Cannabidiol may help reverse dementia

Cannabidiol may help reverse dementia

This substance found in pot may help IMPROVE memory.

Cannabidiol is just one of the many active ingredients in marijuana. THC may be the chemical compound that gets all the attention, but researchers are finding some interesting properties of cannabidiol, too. In addition to having anti-inflammatory and antioxidant properties, cannabidiol may be beneficial to the brain in certain cases.

The research is still in the earliest stages, but the findings so far have been encouraging. In one phase of the study, researchers at Neuroscience Research Australia started with a batch of mice which had been bred to show the same signs of memory loss as found in Alzheimer's and dementia patients.
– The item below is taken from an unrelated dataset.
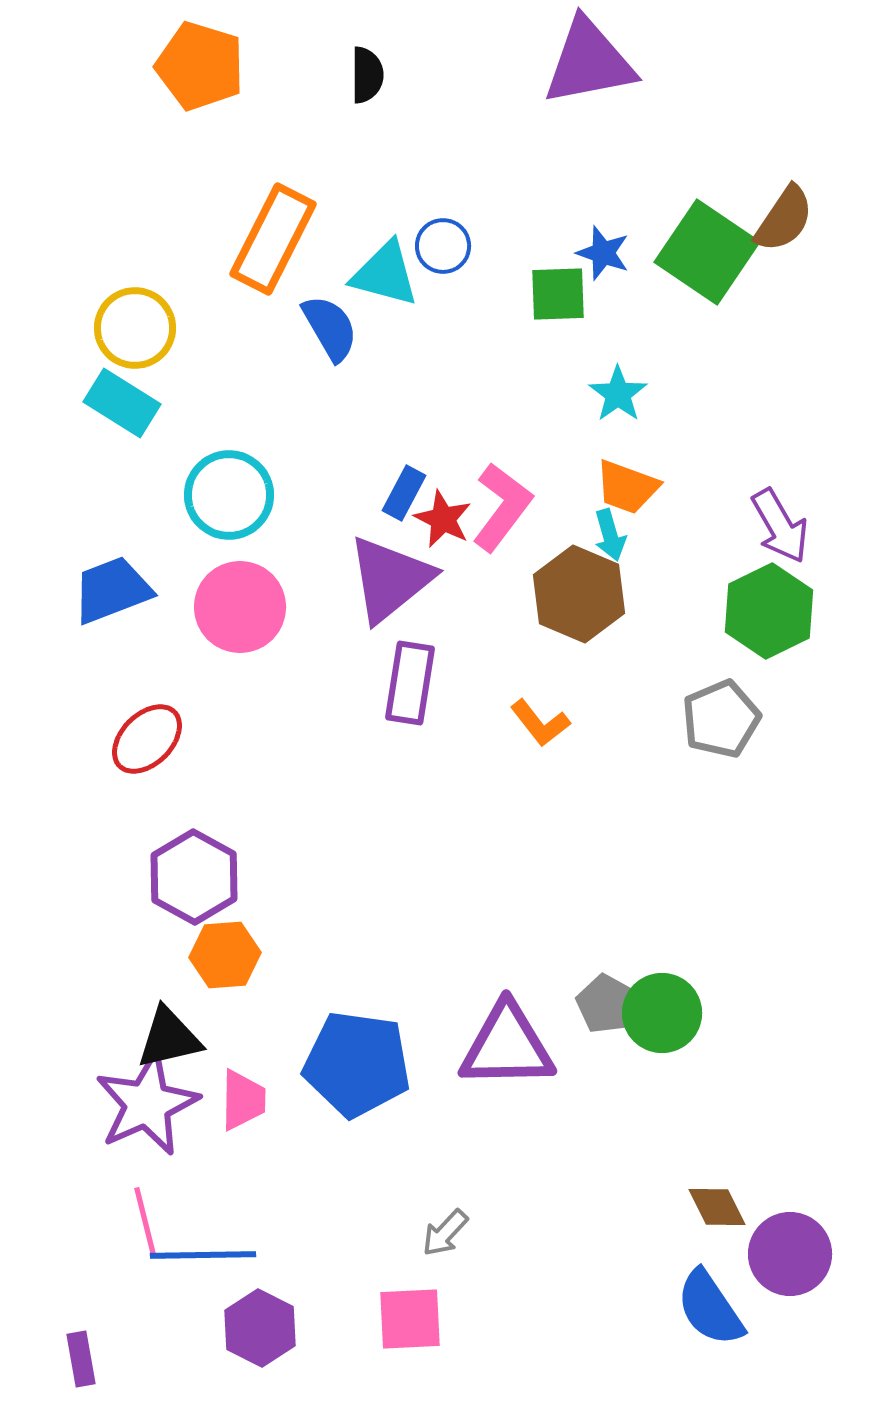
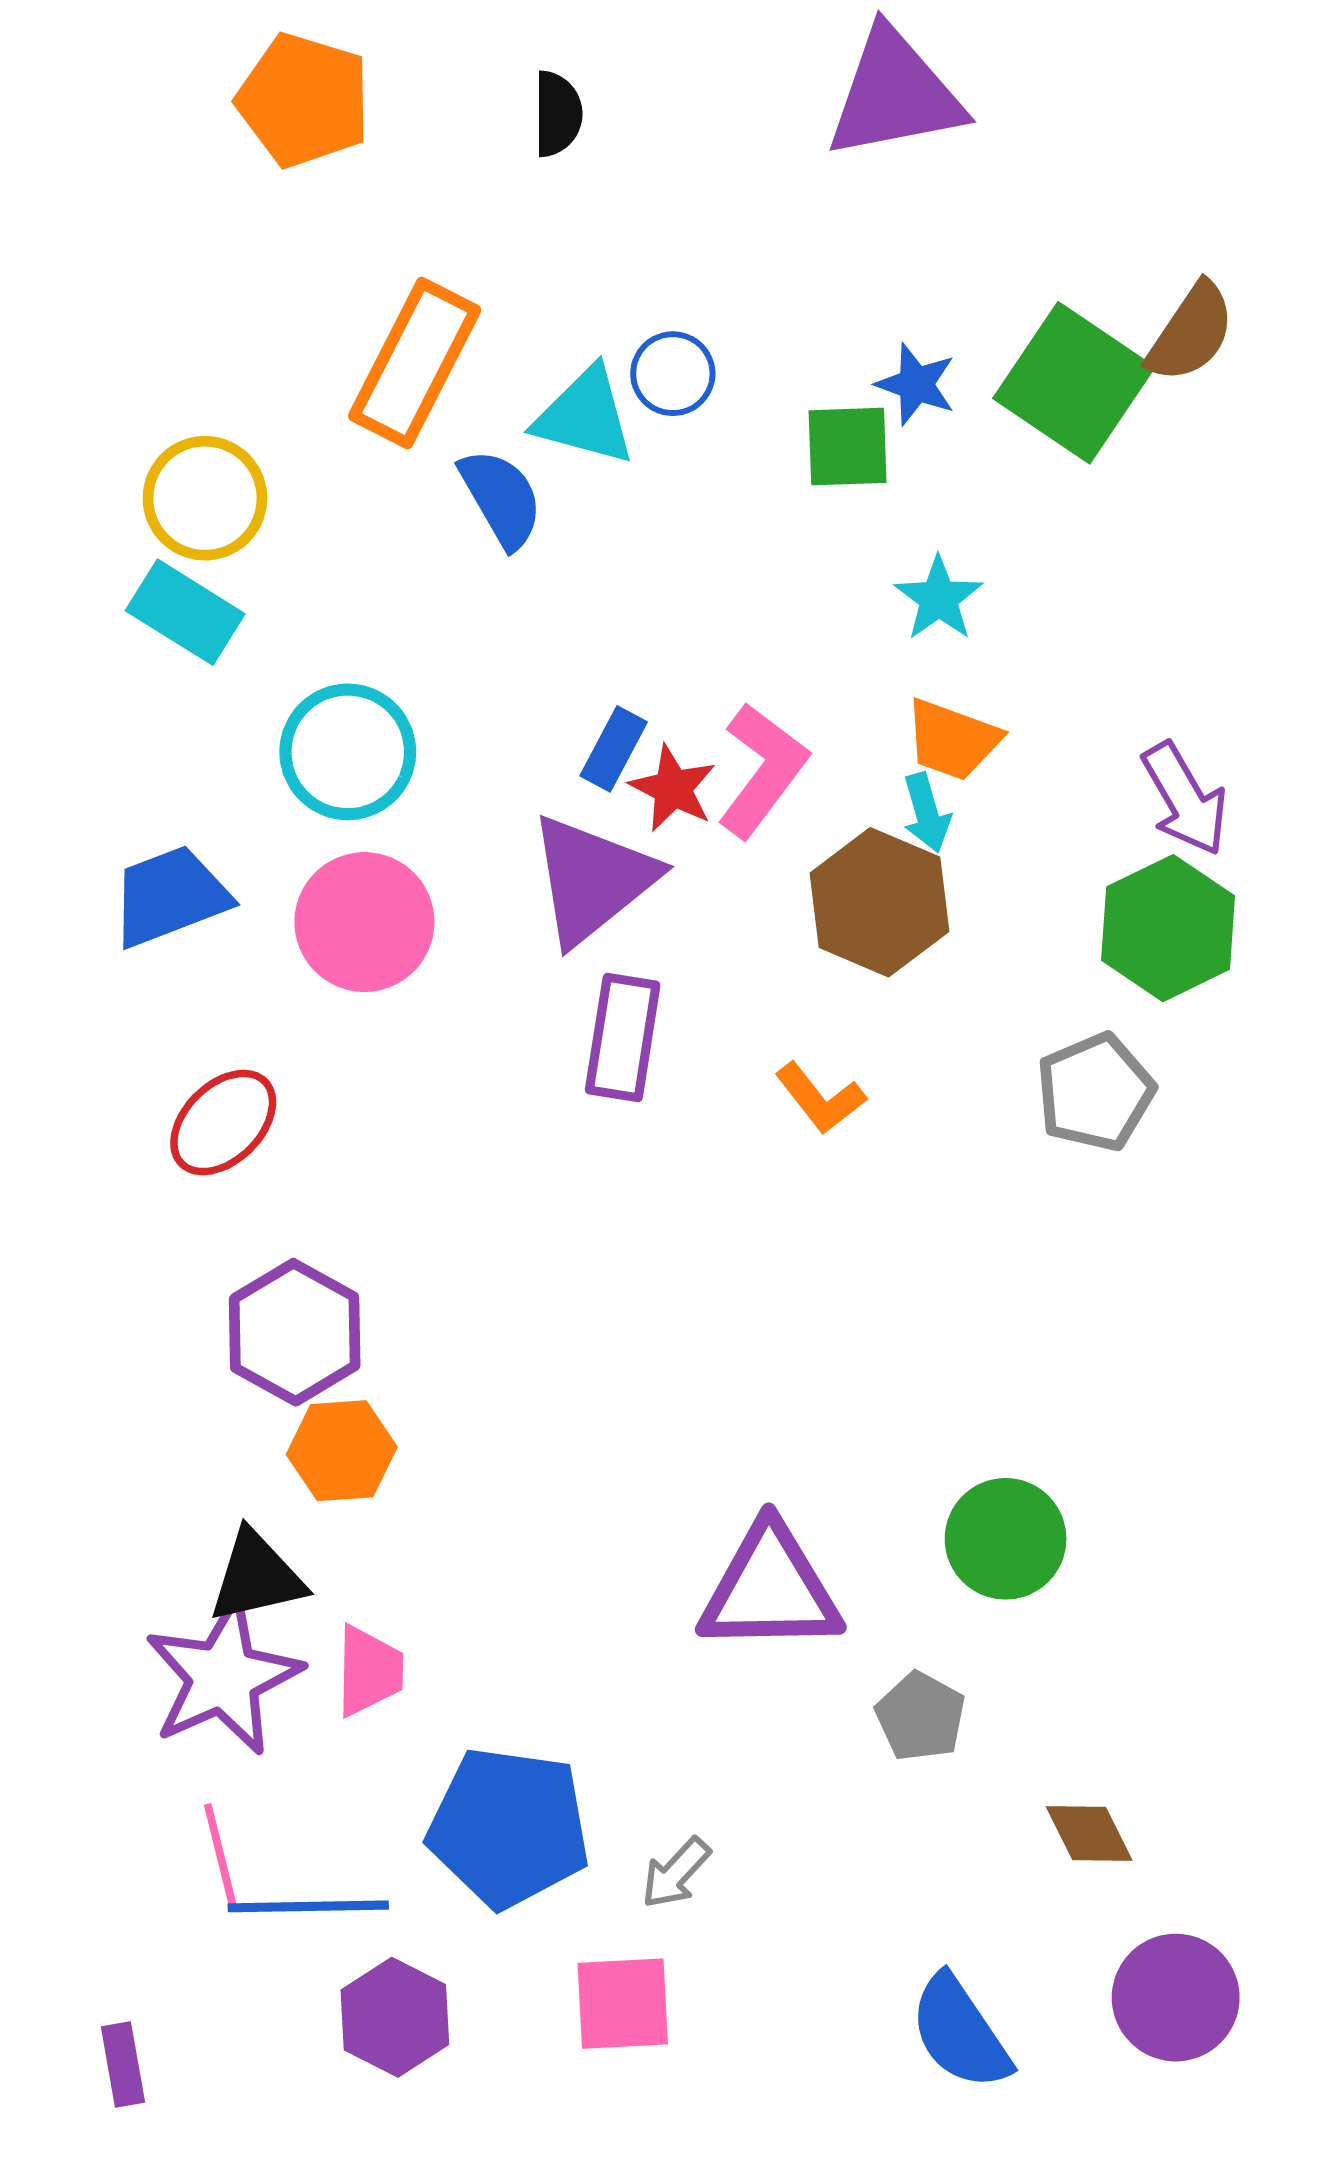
gray pentagon: (606, 1004) -> (920, 1717), moved
blue pentagon: (357, 1064) -> (509, 1827), moved
purple circle: (790, 1254) -> (1176, 1998), moved
blue semicircle: (710, 1308) -> (960, 2032), moved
Some of the mice were then administered regular doses of cannabidiol, while others just lived their regular mouse lives. 
 
What the researchers have found is that the mice which have been exposed to cannabidiol "showed drastic improvement on parts of the tests that were related to recognizing and remembering objects and other mice."
 
In another phase of the study, the researchers examined what happened when they added cannabidiol to animal brain cells that help produce the plaques found in Alzheimer's patients. These plaques are one of the main culprits in the symptoms of Alzheimer's disease. They essentially gum up the brain cells, collecting in the gaps between synapses, and preventing the cells from communicating with each other. 
 
The process that causes the formation of the plaques is complicated, but it starts when the brain cells produce a specific protein called "amyloid precursor protein." (Incidentally, using aluminum cookware has nothing to do with Alzheimer's. That's just a myth.) When exposed to cannabidiol, however, the cells reduced the amount of harmful proteins they produced. 
 
And this is all on top of cannabidiol's known anti-inflammatory effects. Many researchers believe that chronic inflammation in the body is one contributing factor to the development of Alzheimer's disease later in life.
 
Taken on the whole, this research is not likely to reverse the belief that marijuana usage is bad for your short-term memory and overall cognitive performance. After all, it is only one small component out of many active ingredients in the plant's cells. But it is encouraging news for Alzheimer's patients, those who have been promoting the cause of medical marijuana, and research teams which have been advocating for funds to try and study possible therapeutic uses for the various compounds found in marijuana.